Re: [Rats] use case document updates on Roots of Trust

[Henk Birkholz <henk.birkholz@sit.fraunhofer.de>]

Hi Ira & Ned,
hi all,

TL;DR
While I understand the point of the SAE, there a number of good reasons 
not to mimic their decision here, I think.


while I see, acknowledge, and understand (to some extent) the confusion 
about TA & ROT, reiterating and adding to the confusion is a prominent 
reason why people are actually starting to become reluctant to use these 
terms at all. Down to the notion that "includes a root of trust" 
sometimes is already believed to be just a marketing term.

And that is a big problem with direct impact on security considerations 
and threat models.

At least Trust Anchor is well defined in RFC4949 and is also used in 
TEEP (although "TA" means something else there, but TEEP is dealing with 
that successfully) based on the definition in RFC4949.

Now that TEEP and RATS start to align in some capacity, I would strongly 
recommend to simply stick with the established IETF term Trust Anchor 
from RFC4949 and its corresponding use in I-D.ietf-teep-architecture.
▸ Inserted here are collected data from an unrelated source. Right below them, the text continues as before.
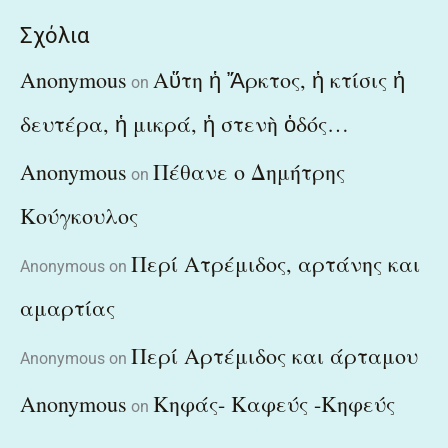
Σχόλια
Anonymous
Αὕτη ἡ Ἄρκτος, ἡ κτίσις ἡ
on
δευτέρα, ἡ μικρά, ἡ στενὴ ὁδός…
Anonymous
Πέθανε ο Δημήτρης
on
Κούγκουλος
Περί Ατρέμιδος, αρτάνης και
Anonymous
on
αμαρτίας
Περί Αρτέμιδος και άρταμου
Anonymous
on
Anonymous
Κηφάς- Καφεύς -Κηφεύς
on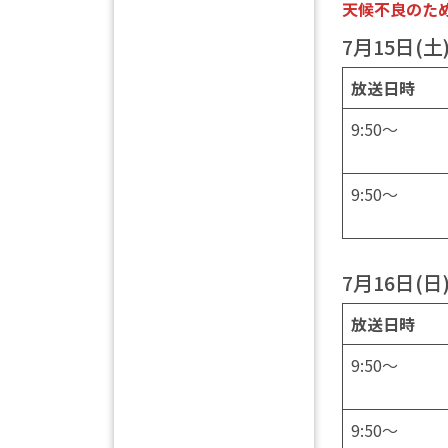
天候不良のため
7月15日(土
放送日時
9:50～
9:50～
7月16日(日
放送日時
9:50～
9:50～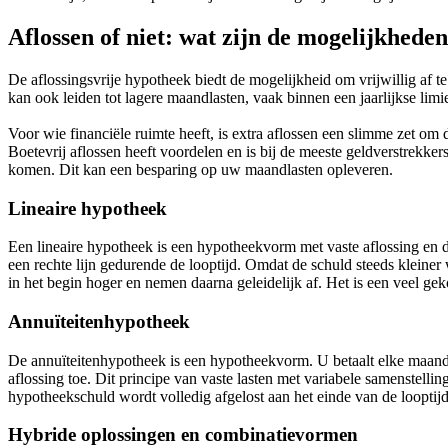
Aflossen of niet: wat zijn de mogelijkhede
De aflossingsvrije hypotheek biedt de mogelijkheid om vrijwillig af te
kan ook leiden tot lagere maandlasten, vaak binnen een jaarlijkse limi
Voor wie financiële ruimte heeft, is extra aflossen een slimme zet om d
Boetevrij aflossen heeft voordelen en is bij de meeste geldverstrekke
komen. Dit kan een besparing op uw maandlasten opleveren.
Lineaire hypotheek
Een lineaire hypotheek is een hypotheekvorm met vaste aflossing en d
een rechte lijn gedurende de looptijd. Omdat de schuld steeds kleiner 
in het begin hoger en nemen daarna geleidelijk af. Het is een veel ge
Annuïteitenhypotheek
De annuïteitenhypotheek is een hypotheekvorm. U betaalt elke maand een
aflossing toe. Dit principe van vaste lasten met variabele samenstelling
hypotheekschuld wordt volledig afgelost aan het einde van de looptijd
Hybride oplossingen en combinatievormen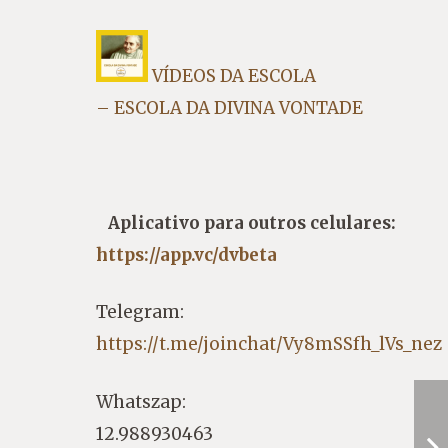
VÍDEOS DA ESCOLA
– ESCOLA DA DIVINA VONTADE
Aplicativo para outros celulares:
https://app.vc/dvbeta
Telegram:
https://t.me/joinchat/Vy8mSSfh_lVs_nez
Whatszap:
12.988930463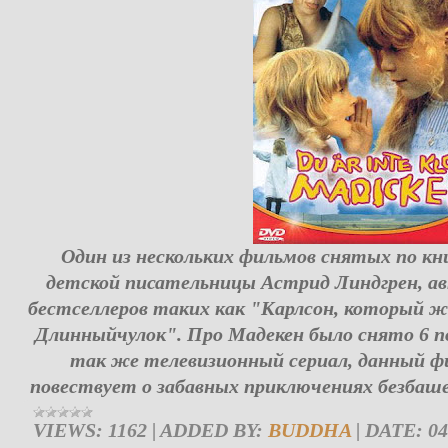
Один из нескольких фильмов снятых по кн
детской писательницы Астрид Линдгрен, а
бестселлеров таких как "Карлсон, который 
Длинныйчулок". Про Мадекен было снято 6 
так же телевизионный сериал, данный фи
повествует о забавных приключениях безбаш
VIEWS:
1162
|
ADDED BY:
BUDDHA
|
DATE:
04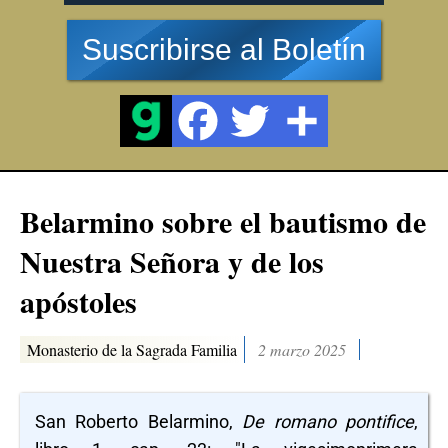
Suscribirse al Boletín
Belarmino sobre el bautismo de
Nuestra Señora y de los
apóstoles
Monasterio de la Sagrada Familia
2 marzo 2025
San Roberto Belarmino,
De romano pontifice
,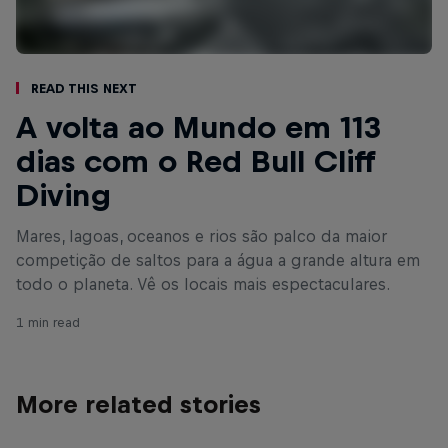
Read This Next
A volta ao Mundo em 113
dias com o Red Bull Cliff
Diving
Mares, lagoas, oceanos e rios são palco da maior
competição de saltos para a água a grande altura em
todo o planeta. Vê os locais mais espectaculares.
1 min read
More related stories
Which leaves us with "the other confusing term" that Ned once called 
"the-entity-whose-misbehavior-cannot-be-detected".  The important point 
here is that the output of an Attester in the form of Claims that 
compose Evidence can only go so far while staying believable.  At some 
point you hit rock bottom and you cannot create believable evidence 
anymore, because there are no more turtles that go all the way down.  At 
that point an Attester cannot create believable evidence about its most 
fundamental system components and requires an external Endorsement that 
speaks on behalf of these system components.

And that is the point where Roots of Trust come into play. If you do not 
have them - that is absolutely compliant with RATS. But I'd also like to 
quote Kathleen here:

> Why would I want a device with no root of trust?  Plausible deniability perhaps? Lower cost?
> Why would I want to sell such a device?  I probably wouldn't and this could spur on higher level of assurance and remake of devices without this capability depending on the target market for a device.
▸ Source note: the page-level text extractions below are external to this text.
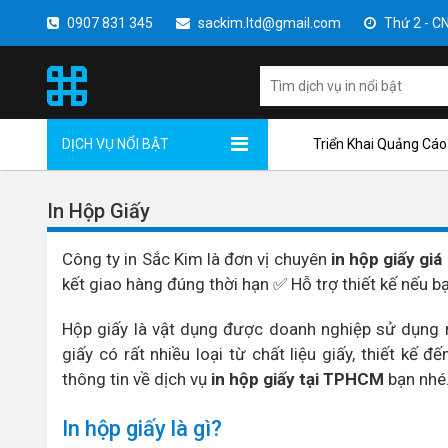
0907 831 345
sackim.ltd@gmail.com
Thứ 2 - CN 
DỊCH VỤ NỔI BẬT
Triển Khai Quảng Cáo
In Hộp Giấy
Công ty in Sắc Kim là đơn vị chuyên
in hộp giấy giá
kết giao hàng đúng thời hạn ✅ Hỗ trợ thiết kế nếu b
Hộp giấy là vật dụng được doanh nghiệp sử dụng n
giấy có rất nhiều loại từ chất liệu giấy, thiết kế
thông tin về dịch vụ
in hộp giấy tại TPHCM
bạn nhé
In hộp giấy là gì?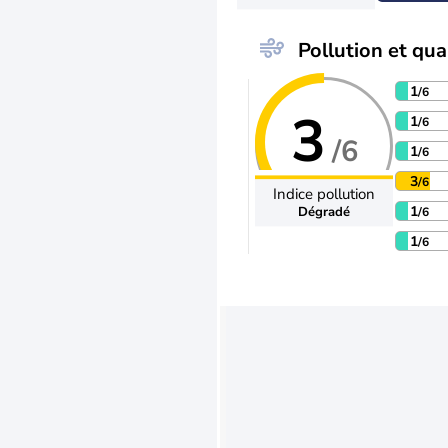
Pollution et qual
1
/6
3
1
/6
/6
1
/6
3
/6
Indice pollution
1
Dégradé
/6
1
/6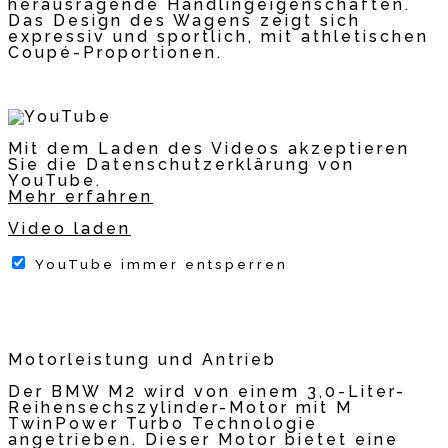
herausragende Handlingeigenschaften.
Das Design des Wagens zeigt sich
expressiv und sportlich, mit athletischen
Coupé-Proportionen.
Mit dem Laden des Videos akzeptieren
Sie die Datenschutzerklärung von
YouTube.
Mehr erfahren
Video laden
YouTube immer entsperren
Motorleistung und Antrieb
Der BMW M2 wird von einem 3,0-Liter-
Reihensechszylinder-Motor mit M
TwinPower Turbo Technologie
angetrieben. Dieser Motor bietet eine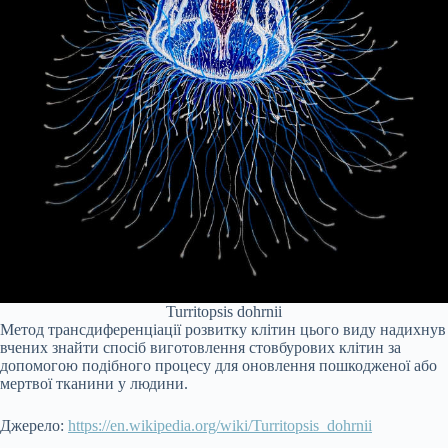
Turritopsis dohrnii
Метод трансдиференціації розвитку клітин цього виду надихнув
вчених знайти спосіб виготовлення стовбурових клітин за
допомогою подібного процесу для оновлення пошкодженої або
мертвої тканини у людини.
Джерело:
https://en.wikipedia.org/wiki/Turritopsis_dohrnii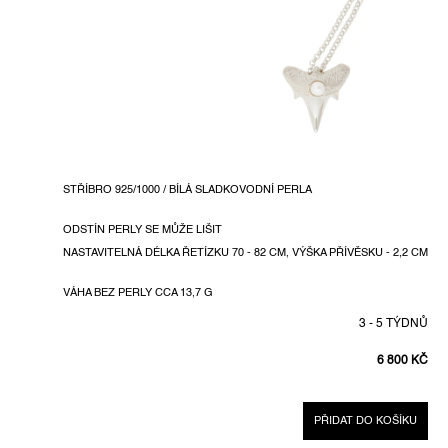
STŘÍBRO 925/1000 / BÍLÁ SLADKOVODNÍ PERLA
ODSTÍN PERLY SE MŮŽE LIŠIT
NASTAVITELNÁ DÉLKA ŘETÍZKU 70 - 82 CM, VÝŠKA PŘÍVĚSKU - 2,2 CM
VÁHA BEZ PERLY CCA 13,7 G
3 - 5 TÝDNŮ
6 800 KČ
MĚRNÁ
CENA:
PŘIDAT DO KOŠÍKU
And now - comes the the really tricky part: these Endorsements that come 
alongside with Roots of Trusts - those typically have Trust Anchors.

And I think that is one of the major sources of confusion (but maybe it 
is not, due to the fact that I am under the personal believe not to be 
confused here...).

On the one hand, it is okay to not have or use a Root of Trust in any 
way and not to bother with them at all in a solution I-D.

On the other hand, not using an endorsed root of trust always has a 
significant impact on the "level of assurance" (which is called "level 
of confidence" in the architecture at the moment, but that is not 
important now) and thereby on the confidence in the veracity of Claims 
in Evidence.

In summary, there are fundamental factors to take into account, if you 
want to decide whether to talk about the use a RoTs - or not, including:

* market impact,
* effective assurance of protection levels, and
* the inevitable fact that at some point an Attester hits a demarcation 
line beyond which it cannot attest to one of its system components 
anymore - and starts to depend on external endorsements about these 
system components.


Viele Grüße,

Henk

p.s. I really, really hope that I did not add to the confusion!

p.p.s. I'd also like to try to create an EAT flavor now that is an 
"Endorsement EAT" signed by a TA, I think.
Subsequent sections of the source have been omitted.